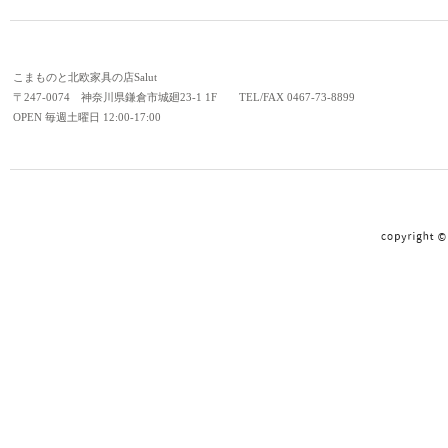
こまものと北欧家具の店Salut
〒247-0074 神奈川県鎌倉市城廻23-1 1F TEL/FAX 0467-73-8899
OPEN 毎週土曜日 12:00-17:00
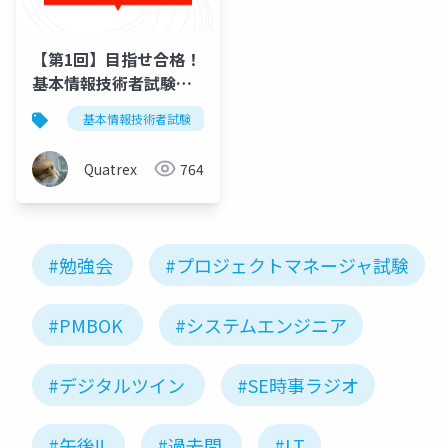
【第1回】目指せ合格！
基本情報技術者試験も
くもく会
基本情報技術者試験
情報処理技術者試験
もくも
Quatrex
764
#勉強会
#プロジェクトマネージャ試験
#PMBOK
#システムエンジニア
#デジタルツイン
#SE時事ラジオ
#午後Ⅱ
#過去問
#LT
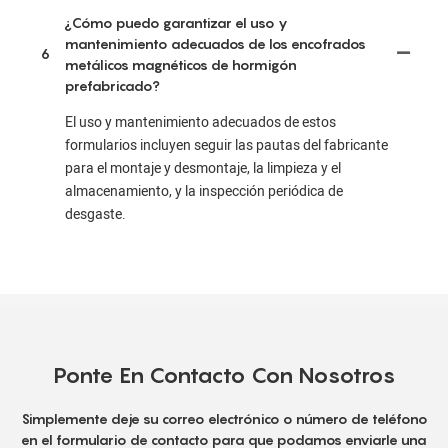
¿Cómo puedo garantizar el uso y
mantenimiento adecuados de los encofrados
6
metálicos magnéticos de hormigón
prefabricado?
El uso y mantenimiento adecuados de estos
formularios incluyen seguir las pautas del fabricante
para el montaje y desmontaje, la limpieza y el
almacenamiento, y la inspección periódica de
desgaste.
Ponte En Contacto Con Nosotros
Simplemente deje su correo electrónico o número de teléfono
en el formulario de contacto para que podamos enviarle una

┄┄┄┄┄┄┄┄┄┄┄┄┄┄┄┄┄┄┄┄

**TASK GOAL:** Write out, exactly as shown, only the lines running from the one that contains "almacenamiento, y la inspección periódica de" to the last line above.

**EXERCISE RESULT:**
almacenamiento, y la inspección periódica de
desgaste.
Ponte En Contacto Con Nosotros
Simplemente deje su correo electrónico o número de teléfono
en el formulario de contacto para que podamos enviarle una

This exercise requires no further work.